Access is by way of a gate although access over a former stile may now have been bricked up since my visit. 
The gate arch of the South doorway divides the graveyard and it is possible to see up inside the partial tower remains. 
This church is situated down a long narrow road from the main road and historically this place was called Abbey Farm. Indeed the farmer I spoke to still farms this land. He said that a group from the OPW arrived one day to clear some ivy from the ruin but found that it was actually now supporting one of the walls and so abandoned the work. Abbey farm was the home of the Verschoyles and was named after the Abbey linked to the Hospitallers of St John, which later became a nunnery and was in fact listed as so on the 1837 O.S. map. It once stood adjacent to the church and beside Kilberry Castle.
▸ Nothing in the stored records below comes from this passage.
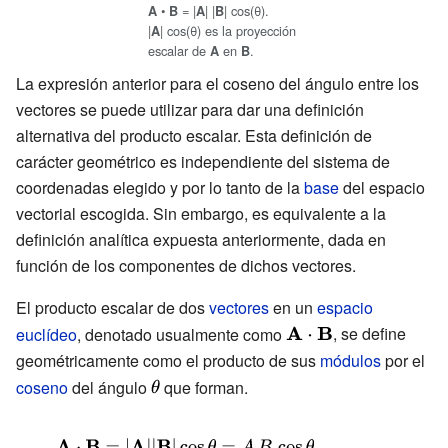
{\mathbf {u}
•
=
|
|
|
|
cos(θ).
A
B
A
B
|
|
cos(θ) es la proyección
A
\cdot \mathbf
escalar de
en
.
A
B
{u} }}{\sqrt
La expresión anterior para el coseno del ángulo entre los
{\mathbf {v}
vectores se puede utilizar para dar una definición
\cdot \mathbf
alternativa del producto escalar. Esta definición de
{v} }}}}\ .}
carácter geométrico es independiente del sistema de
coordenadas elegido y por lo tanto de la
base
del espacio
vectorial escogida. Sin embargo, es equivalente a la
definición analítica expuesta anteriormente, dada en
función de los componentes de dichos vectores.
El producto escalar de dos
vectores
en un
espacio
{\displaystyle
, se define
euclídeo
, denotado usualmente como
\mathbf {A}
geométricamente como el producto de sus
módulos
por el
\cdot \mathbf
coseno
del ángulo
{\displaystyle
que forman.
{B} }
\theta }
{\displaystyle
He told me that the remains of the castle were now incorporated into the farm buildings and that the Abbey ruins were virtually gone. Apparently in another of his fields a short distance North was the stump of Castlereedy castle once home to the La Redes. It had a folk tale attached to it that locals believed that a cache of gold had been buried beneath the castle and many a sound of nocturnal digging and activity could be heard in the wee hours among the ruin in the years before the turn of the twentieth century.
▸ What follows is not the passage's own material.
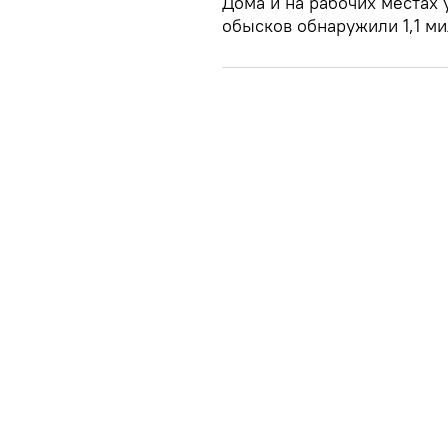
Дома и на рабочих местах 
обысков обнаружили 1,1 ми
After spending a little time exploring the remains I left this small remote station of Catholicism and ventured back to the main road for the next port of call that day which was nearby Ballybracken.
To find the ruin take an exit at junction 14 0f the M7 motorway and from the roundabout follow the signs for the R445 to Monasterevin. Drive for approx. 3KM until you see a left hand turn onto the R417 to Athy. Turn onto this road and drive approx 12KM until you pass a line of bungalows on your right. Shortly thereafter there is a right turn signposted for Kilberry Cemetery. Drive right to the bottom of this narrow road and you will see the gate to the cemetery on your right. Park so as not to inhibit access to the farm gate opposite.